**EXERCISE AIM**:
Everything from the line that contains "Jeg har fylt" through the final line of the records should be written out exactly, and nothing outside that span.

**SUPPLIED DATA**:
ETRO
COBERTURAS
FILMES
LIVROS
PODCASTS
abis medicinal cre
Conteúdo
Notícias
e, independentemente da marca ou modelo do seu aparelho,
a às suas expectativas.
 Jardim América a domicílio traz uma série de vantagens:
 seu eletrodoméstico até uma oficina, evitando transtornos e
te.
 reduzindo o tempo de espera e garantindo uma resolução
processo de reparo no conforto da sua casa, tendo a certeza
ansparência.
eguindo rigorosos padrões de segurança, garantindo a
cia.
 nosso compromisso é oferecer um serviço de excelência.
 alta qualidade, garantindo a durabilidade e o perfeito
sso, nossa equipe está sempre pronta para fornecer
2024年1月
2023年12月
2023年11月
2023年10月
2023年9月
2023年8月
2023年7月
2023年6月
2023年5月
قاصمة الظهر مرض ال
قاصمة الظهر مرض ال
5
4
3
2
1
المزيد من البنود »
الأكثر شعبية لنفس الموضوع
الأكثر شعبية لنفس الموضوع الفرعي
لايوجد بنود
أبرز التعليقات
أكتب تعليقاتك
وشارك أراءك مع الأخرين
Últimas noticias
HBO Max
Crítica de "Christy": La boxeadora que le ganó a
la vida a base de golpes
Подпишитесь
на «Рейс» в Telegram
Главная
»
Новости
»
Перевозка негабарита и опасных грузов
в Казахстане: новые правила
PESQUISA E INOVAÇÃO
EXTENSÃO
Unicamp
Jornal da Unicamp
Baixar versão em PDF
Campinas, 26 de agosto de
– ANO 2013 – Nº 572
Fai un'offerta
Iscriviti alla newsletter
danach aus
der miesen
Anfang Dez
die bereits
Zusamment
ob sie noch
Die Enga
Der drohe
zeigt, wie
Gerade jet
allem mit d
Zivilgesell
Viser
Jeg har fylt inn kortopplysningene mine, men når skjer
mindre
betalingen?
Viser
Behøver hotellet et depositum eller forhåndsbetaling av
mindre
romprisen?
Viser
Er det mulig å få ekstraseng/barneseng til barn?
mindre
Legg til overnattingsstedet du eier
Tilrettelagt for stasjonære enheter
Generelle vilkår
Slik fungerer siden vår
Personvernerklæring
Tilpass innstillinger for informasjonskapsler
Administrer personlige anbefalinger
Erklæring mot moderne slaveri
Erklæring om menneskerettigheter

**ANSWER TO THIS EXERCISE**:
Jeg har fylt inn kortopplysningene mine, men når skjer
mindre
betalingen?
Viser
Behøver hotellet et depositum eller forhåndsbetaling av
mindre
romprisen?
Viser
Er det mulig å få ekstraseng/barneseng til barn?
mindre
Legg til overnattingsstedet du eier
Tilrettelagt for stasjonære enheter
Generelle vilkår
Slik fungerer siden vår
Personvernerklæring
Tilpass innstillinger for informasjonskapsler
Administrer personlige anbefalinger
Erklæring mot moderne slaveri
Erklæring om menneskerettigheter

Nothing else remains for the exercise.